Question

consider the figure, where line segment mn is parallel to line segment pq. which statement must be true? o since m∠1 + m∠2 + m∠3 = 180, m∠1 = m∠4, and m∠3 = m∠5, we can prove that m∠4 + m∠2 + m∠5 = 180. o since m∠1 + m∠2 + m∠3 = 180, m∠1 = m∠5, and m∠3 = m∠4, we can prove that m∠5 + m∠2 + m∠4 = 180. o since m∠1 + m∠2 + m∠3 = 360, m∠1 = m∠4, and m∠3 = m∠5, we can prove that m∠5 + m∠2 + m∠4 = 180. o since m∠1 + m∠2 + m∠3 = 360, m∠1 = m∠5, and m∠3 = m∠4, we can prove that m∠4 + m∠2 + m∠5 = 360.

Explanation:

Step1: Recall angle - sum property of a triangle

The sum of the interior angles of a triangle is 180 degrees. In \(\triangle MNP\), \(m\angle1 + m\angle2 + m\angle3=180\).

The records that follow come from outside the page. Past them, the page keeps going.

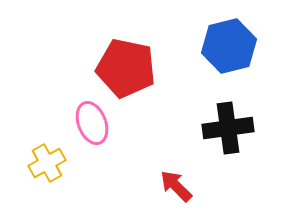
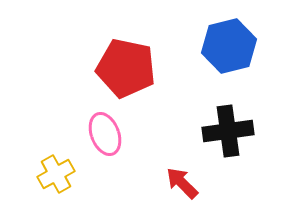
pink ellipse: moved 13 px right, 11 px down
black cross: moved 3 px down
yellow cross: moved 9 px right, 11 px down
red arrow: moved 6 px right, 3 px up
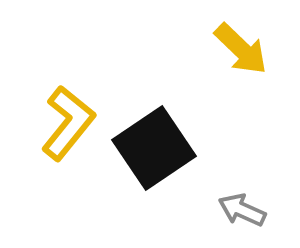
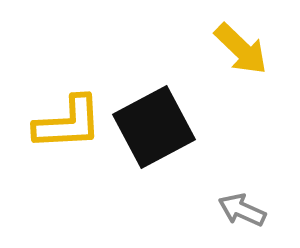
yellow L-shape: rotated 48 degrees clockwise
black square: moved 21 px up; rotated 6 degrees clockwise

Step2: Use the property of parallel lines

Since \(MN\parallel PQ\), we have alternate - interior angles equal. That is, \(\angle1\) and \(\angle4\) are alternate - interior angles, so \(m\angle1 = m\angle4\), and \(\angle3\) and \(\angle5\) are alternate - interior angles, so \(m\angle3 = m\angle5\).

Step3: Substitute the equal angles

Substitute \(m\angle1\) with \(m\angle4\) and \(m\angle3\) with \(m\angle5\) in the equation \(m\angle1 + m\angle2 + m\angle3 = 180\). We get \(m\angle4 + m\angle2 + m\angle5=180\).

Answer:

Since \(m\angle1 + m\angle2 + m\angle3 = 180\), \(m\angle1 = m\angle4\), and \(m\angle3 = m\angle5\), we can prove that \(m\angle4 + m\angle2 + m\angle5 = 180\).